Canadian Government Funding and SR&ED Tax Credits > Insights > Funding Alerts > Funding Alert: Labour Force Management Strategies Initiative (LFMSI)
Funding Alerts
October 31, 2024
Labour-Force-Management-Strategies-Initiative-LFMSI SR&ED tax credit

Funding Alert: Labour Force Management Strategies Initiative (LFMSI)

This Ontario region program offers funding for pilot projects that implement innovative attraction, recruitment and/or retention strategies to help address local labour force challenges in the agri-food industry.

Funding Alert: Labour Force Management Strategies Initiative (LFMSI)

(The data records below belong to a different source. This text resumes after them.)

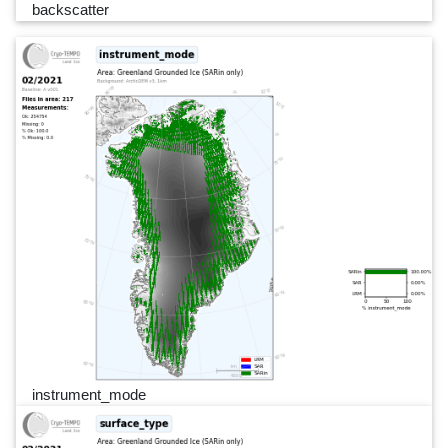
backscatter
instrument_mode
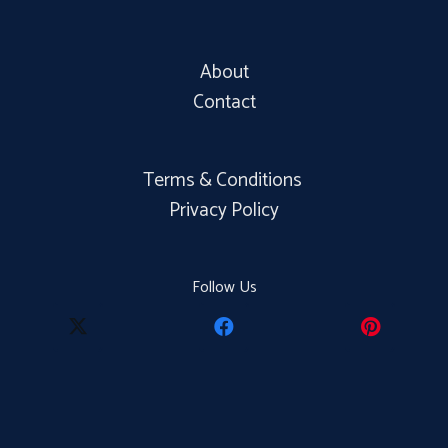
About
Contact
Terms & Conditions
Privacy Policy
Follow Us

The Labour Force Management Strategies Initiative (LFMSI) offers funding for Ontario pilot projects that implement innovative attraction, recruitment and/or retention strategies to help address local labour force challenges in the agri-food industry. $4,000,000 has been allocated to LFMSI through the S-CAP.

Intake Period:

Oct 22, 2024 – Sep 2, 2025 (or until funding is fully allocated)

Program Funding Amount

  • 50% of eligible costs up to a maximum of $40,000 per project (single producer/processor)
  • 50% of eligible costs up to a maximum of $100,000 per project (industry orgs/collaborations)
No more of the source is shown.